> SUPPLIED RECORDS
-----

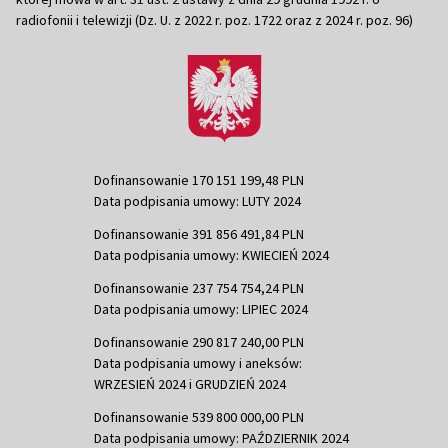
radiofonii i telewizji (Dz. U. z 2022 r. poz. 1722 oraz z 2024 r. poz. 96)
Dofinansowanie 170 151 199,48 PLN
Data podpisania umowy: LUTY 2024
Dofinansowanie 391 856 491,84 PLN
Data podpisania umowy: KWIECIEŃ 2024
Dofinansowanie 237 754 754,24 PLN
Data podpisania umowy: LIPIEC 2024
Dofinansowanie 290 817 240,00 PLN
Data podpisania umowy i aneksów:
WRZESIEŃ 2024 i GRUDZIEŃ 2024
Dofinansowanie 539 800 000,00 PLN
Data podpisania umowy: PAŹDZIERNIK 2024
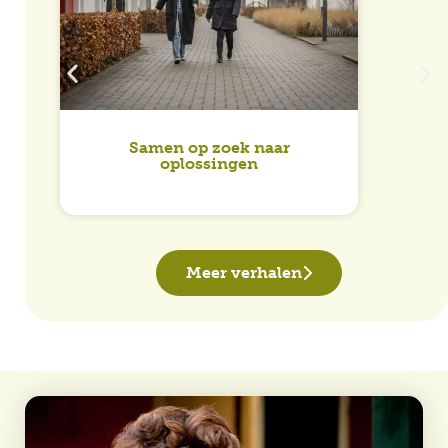
Samen op zoek naar
oplossingen
Meer verhalen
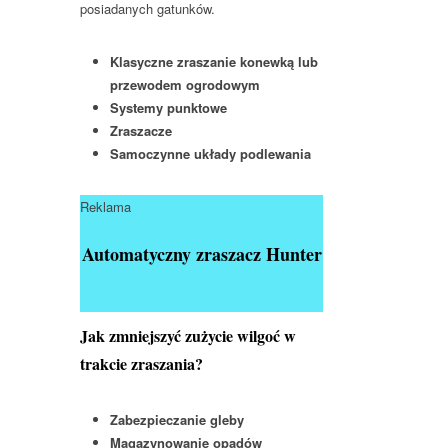
posiadanych gatunków.
Klasyczne zraszanie konewką lub
przewodem ogrodowym
Systemy punktowe
Zraszacze
Samoczynne układy podlewania
Reklama
Automatyczny zraszacz Hunter
Jak zmniejszyć zużycie wilgoć w
trakcie zraszania?
Zabezpieczanie gleby
Magazynowanie opadów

-----

Go through the entries above and report how many lines hold the word "Data". Nothing but the number is needed.

5